[Teatro] [Irrelevâncias]

As irrelevâncias da vida de um estudante de Letras

Semiótica e Pragmática

[Cena 1]

Uma Estudante de Letras encontra outra Estudante de Letras:

- Oi, oi, oi, X!

- Por que 3 vezes "oi", se um seria suficiente?! Poupe-nos tempo de processamento, my dear!

- Eu estou querendo transmitir a ideia de animação, honey! Já estudei Teoria da Relevância com a Prof. Jane Silveira e com o Prof. Jorge Campos!

- Eu já tenho essa informação armazenada!

- Pois não parece!

- O que tu quer?

- Que mau-humor, hein?!

- Percepção aguçada! Claro, lendo evidência indireta!

- Como se fosse preciso inferir pelo tom ou postura. Você disse “o que tu quer”, enquanto poderia ter dito qualquer coisa mais delicada, muito embora menos relevante [muda de tom, fala apressadamente].

- Você quem me deixou assim, até então eu estava super animada!

- Rápido, compartilhe suposições de seu ambiente cognitivo comigo!

- Foi para isso que eu vim, quero tornar mutuamente manifesta uma série de suposições acerca do dia incrível que passei ontem!

- Hum.. Mas ele não está com a Y?

- Suposição falsa. Ele estava.

- Estava?

- Morfologicamente falando, um verbo flexionado: terceira pessoa do singular do pretérito imperfeito do indicativo do verbo 'estar'; semanticamente, representa uma atividade iniciada no passado, que durou um período de tempo e foi concluída no passado.

- Good for you!

(Começam a rir.)

- Mas, então [Anda de um lado para o outro.], isso implica que... [Começa a rir e a gesticular.]
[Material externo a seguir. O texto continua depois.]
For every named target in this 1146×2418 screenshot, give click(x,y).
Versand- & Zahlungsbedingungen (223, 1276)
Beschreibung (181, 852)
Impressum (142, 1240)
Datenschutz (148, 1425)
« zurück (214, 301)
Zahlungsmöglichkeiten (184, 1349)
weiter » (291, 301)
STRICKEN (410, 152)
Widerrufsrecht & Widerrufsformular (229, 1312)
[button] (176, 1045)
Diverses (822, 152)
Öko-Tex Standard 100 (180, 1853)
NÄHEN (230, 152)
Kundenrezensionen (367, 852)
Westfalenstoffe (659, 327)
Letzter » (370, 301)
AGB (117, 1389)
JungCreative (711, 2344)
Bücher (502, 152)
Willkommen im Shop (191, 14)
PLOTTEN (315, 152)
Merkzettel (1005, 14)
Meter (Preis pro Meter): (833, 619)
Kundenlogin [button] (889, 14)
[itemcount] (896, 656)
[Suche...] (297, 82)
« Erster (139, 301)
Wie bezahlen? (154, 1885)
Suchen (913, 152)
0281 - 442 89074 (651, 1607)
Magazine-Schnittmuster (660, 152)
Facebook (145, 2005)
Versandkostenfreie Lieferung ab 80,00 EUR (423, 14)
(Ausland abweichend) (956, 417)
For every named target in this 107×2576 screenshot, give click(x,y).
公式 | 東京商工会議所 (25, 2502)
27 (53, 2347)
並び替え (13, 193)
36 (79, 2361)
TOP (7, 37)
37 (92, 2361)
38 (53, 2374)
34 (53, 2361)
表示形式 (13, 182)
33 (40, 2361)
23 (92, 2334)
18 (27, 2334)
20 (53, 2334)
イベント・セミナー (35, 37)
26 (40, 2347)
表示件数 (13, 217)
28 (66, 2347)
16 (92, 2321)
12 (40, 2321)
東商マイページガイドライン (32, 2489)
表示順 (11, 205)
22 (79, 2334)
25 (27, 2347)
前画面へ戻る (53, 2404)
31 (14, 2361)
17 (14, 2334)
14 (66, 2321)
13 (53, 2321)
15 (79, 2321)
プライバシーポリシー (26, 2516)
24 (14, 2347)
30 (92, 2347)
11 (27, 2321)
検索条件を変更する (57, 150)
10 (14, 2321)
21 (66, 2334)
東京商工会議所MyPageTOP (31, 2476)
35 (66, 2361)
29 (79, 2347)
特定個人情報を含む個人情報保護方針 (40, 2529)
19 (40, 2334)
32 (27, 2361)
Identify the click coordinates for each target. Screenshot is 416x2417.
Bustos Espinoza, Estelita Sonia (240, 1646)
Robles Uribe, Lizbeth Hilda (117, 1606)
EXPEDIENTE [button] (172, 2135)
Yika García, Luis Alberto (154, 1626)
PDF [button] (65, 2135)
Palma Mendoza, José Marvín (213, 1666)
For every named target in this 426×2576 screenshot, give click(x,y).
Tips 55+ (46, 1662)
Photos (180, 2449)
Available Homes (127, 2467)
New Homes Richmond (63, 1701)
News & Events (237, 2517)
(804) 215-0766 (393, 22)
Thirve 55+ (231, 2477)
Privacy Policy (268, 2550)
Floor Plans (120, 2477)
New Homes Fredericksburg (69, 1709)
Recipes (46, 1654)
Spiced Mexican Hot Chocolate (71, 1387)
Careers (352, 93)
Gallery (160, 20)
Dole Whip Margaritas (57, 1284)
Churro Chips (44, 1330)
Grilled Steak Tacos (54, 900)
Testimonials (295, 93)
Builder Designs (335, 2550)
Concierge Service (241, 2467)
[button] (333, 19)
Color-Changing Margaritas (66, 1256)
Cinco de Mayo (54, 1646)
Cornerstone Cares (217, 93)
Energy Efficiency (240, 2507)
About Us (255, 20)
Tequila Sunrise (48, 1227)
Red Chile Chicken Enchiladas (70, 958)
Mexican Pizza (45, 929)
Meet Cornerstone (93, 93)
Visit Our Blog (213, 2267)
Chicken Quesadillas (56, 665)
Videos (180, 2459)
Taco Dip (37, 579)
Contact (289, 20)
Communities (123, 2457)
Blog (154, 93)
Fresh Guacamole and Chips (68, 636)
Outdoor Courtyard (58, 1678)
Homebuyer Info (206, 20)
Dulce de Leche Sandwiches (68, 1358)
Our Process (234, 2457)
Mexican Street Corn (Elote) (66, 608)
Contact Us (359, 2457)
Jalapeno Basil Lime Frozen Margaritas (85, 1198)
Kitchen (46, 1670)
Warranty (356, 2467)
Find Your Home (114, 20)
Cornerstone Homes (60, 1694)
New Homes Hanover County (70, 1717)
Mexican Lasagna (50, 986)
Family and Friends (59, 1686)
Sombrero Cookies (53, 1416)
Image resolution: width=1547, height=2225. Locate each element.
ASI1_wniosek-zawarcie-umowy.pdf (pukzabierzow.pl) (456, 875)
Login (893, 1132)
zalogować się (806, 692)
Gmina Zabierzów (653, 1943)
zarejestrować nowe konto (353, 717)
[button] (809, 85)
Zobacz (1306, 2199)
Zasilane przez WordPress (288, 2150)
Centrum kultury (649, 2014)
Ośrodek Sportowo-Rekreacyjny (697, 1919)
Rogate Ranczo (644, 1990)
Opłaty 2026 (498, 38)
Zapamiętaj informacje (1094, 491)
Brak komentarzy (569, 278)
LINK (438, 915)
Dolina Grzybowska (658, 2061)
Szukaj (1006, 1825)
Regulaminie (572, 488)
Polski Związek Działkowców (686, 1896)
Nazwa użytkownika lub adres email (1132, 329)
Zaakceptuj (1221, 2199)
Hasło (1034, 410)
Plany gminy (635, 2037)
- Não exatamente, mas gostei da body language! O caso é que você precisa de algumas suposições adicionais, como a de que ele disse que gosta de mim, mas que não quer compromisso por algum tempo... portanto...

- ...ele só quer aproveitar!

- Não seja cruel!

-Não seja babaca! Sei que é duro, mas processe e armazene isso, descartando qualquer outra suposição que a contradiga! Aliás, conheça outras pessoas, amplie seu ambiente cognitivo!

- Prefiro implicar que ele precisa de um tempo e quer me conhecer melhor!

- Claro, emocionalmente mais relevante, entendo...

(Fim do primeiro ato)


Fonética e Fonologia

[Cena 2 – dois alunos de cursos diferentes]

O aluno entra na sala na qual se encontra o Estudante de Letras.

- Gaaa, gaaa... velarizado [Anota em um caderninho.]. Hahhhh... glotal, bom, o glotal está bom. Hiii... laringalizado [Anota.]. Hunnn... nasal [Faz caretas.]

- O que tu tá fazendo? Hiiii, huuu, algum tipo de língua indígena que aprendeu ou de comunicação alienígena?

- É impressionante o que a ignorância produz... são sons existentes no teu próprio sistema linguístico, se tu estudasse o mínimo de fonologia do português brasileiro saberia disso; para tanto, recomendo a obra fundamental da professora Leda Bisol.

- Ok [Pega uma caderneta e anota, dizendo: Leda Bisol]. Agora, me deixa te contar um assunto importante [Abraça o colega e baixa o tom de voz, produzindo sons laringalizados e falando muito rápido: bati o carro, o que implica pontos na carteira, alguns muitos reais e um homicídio duplamente qualificado lá em casa hoje.]

- Isso é horrível!! [Levanta a cabeça, com uma expressão de espanto.]

- O quê? Minha morte? Eu sei...

- Não, os sons que tu produziu! Sabe como esse som é produzido? Você não ama suas pregas vogais, não?

- Amo antes meu pescoço, que apenas por enquanto está sobre meu tronco!

- Não seja tolo. Os laringalizados são sons que devem ser evitados, uma vez que eles são produzidos com demasiada constrição das pregas vocais, o que pode ocasionar lesão na área - recomendo o curso da Profa. Cláudia Brescancini para ontem!

- Por que razão devemos evitar sons existentes?

- Pela mesma razão que você deve evitar dirigir carros existentes!! [Um sai sorridente, e o outro  coloca as mãos para o alto, balança a cabeça e faz expressão facial própria para a situação].